For me, this encapsulates the issue which study of English Literature faces. Institutionally, it is still very much the preserve of dead, white men – examination boards, Universities, public celebrations of Literature are still fixated on the work of a very narrow set of writers, involving a very narrow set of characters and narratives. Speaking before the appointment of current Laureate, Simon Armitage, black British poet Benjamin Zephaniah responded to vociferous speculation and calls for his appointment by stating

John Agard, photograph by Jack Latham

“I have absolutely no interest in this job. I won’t work for them. They oppress me, they upset me, and they are not worthy.” The appointment of a poet of colour to this position would have huge and significant impact on English Literature – encouraging people to celebrate their voice, whatever their colour, class, sexuality, gender identity, and in 2021 this is hugely overdue, in my opinion. There are many worthy and extremely capable poets who fall into this category, but my choice would be for John Agard, a regular and very popular contributor to GCSE poetry anthologies, and someone who effortlessly questions and challenges oppression. Many readers will be familiar with ‘Checking Out Me History’, which questions the oppression evident in the British curriculum imposed upon him as a child, but also rallies readers to find their own figures of significance in their lives, like Agard who is “checking out me own history, I carving out me identity”.
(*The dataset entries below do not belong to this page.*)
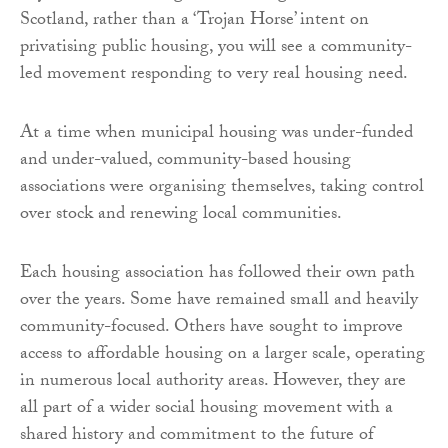
Scotland, rather than a ‘Trojan Horse’ intent on
privatising public housing, you will see a community-
led movement responding to very real housing need.
At a time when municipal housing was under-funded
and under-valued, community-based housing
associations were organising themselves, taking control
over stock and renewing local communities.
Each housing association has followed their own path
over the years. Some have remained small and heavily
community-focused. Others have sought to improve
access to affordable housing on a larger scale, operating
in numerous local authority areas. However, they are
all part of a wider social housing movement with a
shared history and commitment to the future of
Speaking on behalf of the English team at Shrewsbury High School, we are excited by our challenge to bring more diverse voices to the classroom in future years; a challenge we have already begun making progress towards addressing. More widely, I urge all students of English Literature - whether they are students at school, parents of children at school, adults who work with children, or just people who like to read – to find ways to embrace and promote a sense of diversity in their reading. Find something – share it. Without people being their own agents of change, finding and celebrating their own voices and stories from across the world and from across time, we will never be able to say that English Literature embraces diversity and the canon will remain as closed and exclusive as it sadly is today.

To begin with, here is one of my favourite poems by John Agard – his ‘Alternative Anthem’:

“Alternative Anthem.

Put the kettle on Put the kettle on It is the British answer to Armageddon.

Never mind taxes rise Never mind trains are late One thing you can be sure of and that’s the kettle, mate.

It’s not whether you lose It’s not whether you win It’s whether or not you’ve plugged the kettle in.

May the kettle ever hiss May the kettle ever steam It is the engine that drives our nation’s dream.

Long live the kettle that rules over us May it be limescale free Wand may it never rust.

Sing it on the beaches Sing it from the housetops The sun may set on empire but the kettle never stops.”